** What needs to be done **
The output should be every line below, retyped exactly, with no images.

** Records shown **
################

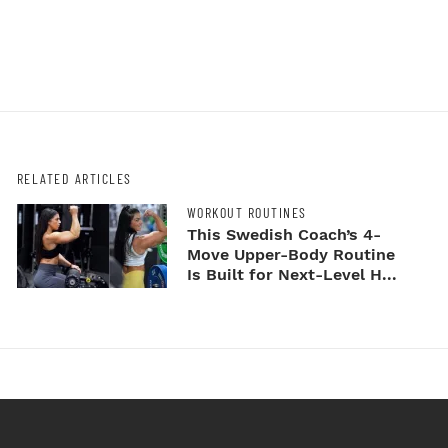
RELATED ARTICLES
WORKOUT ROUTINES
This Swedish Coach’s 4-
Move Upper-Body Routine
Is Built for Next-Level H...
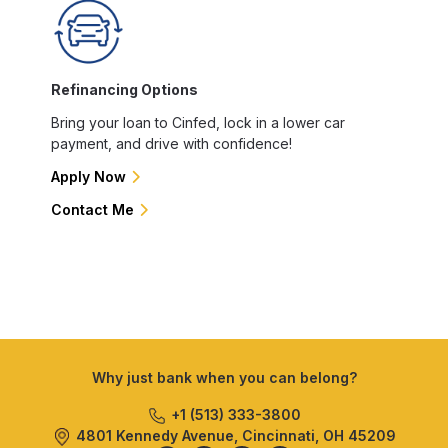
Refinancing Options
Bring your loan to Cinfed, lock in a lower car
payment, and drive with confidence!
Apply Now
Contact Me
Why just bank when you can belong?
+1 (513) 333-3800
4801 Kennedy Avenue, Cincinnati, OH 45209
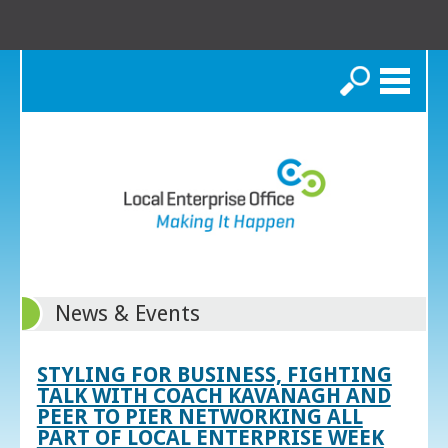
Search
News & Events
STYLING FOR BUSINESS, FIGHTING
TALK WITH COACH KAVANAGH AND
PEER TO PIER NETWORKING ALL
PART OF LOCAL ENTERPRISE WEEK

################

** Completed task **
RELATED ARTICLES
WORKOUT ROUTINES
This Swedish Coach’s 4-
Move Upper-Body Routine
Is Built for Next-Level H...
Refinancing Options
Bring your loan to Cinfed, lock in a lower car
payment, and drive with confidence!
Apply Now
Contact Me
Why just bank when you can belong?
+1 (513) 333-3800
4801 Kennedy Avenue, Cincinnati, OH 45209
Search
News & Events
STYLING FOR BUSINESS, FIGHTING
TALK WITH COACH KAVANAGH AND
PEER TO PIER NETWORKING ALL
PART OF LOCAL ENTERPRISE WEEK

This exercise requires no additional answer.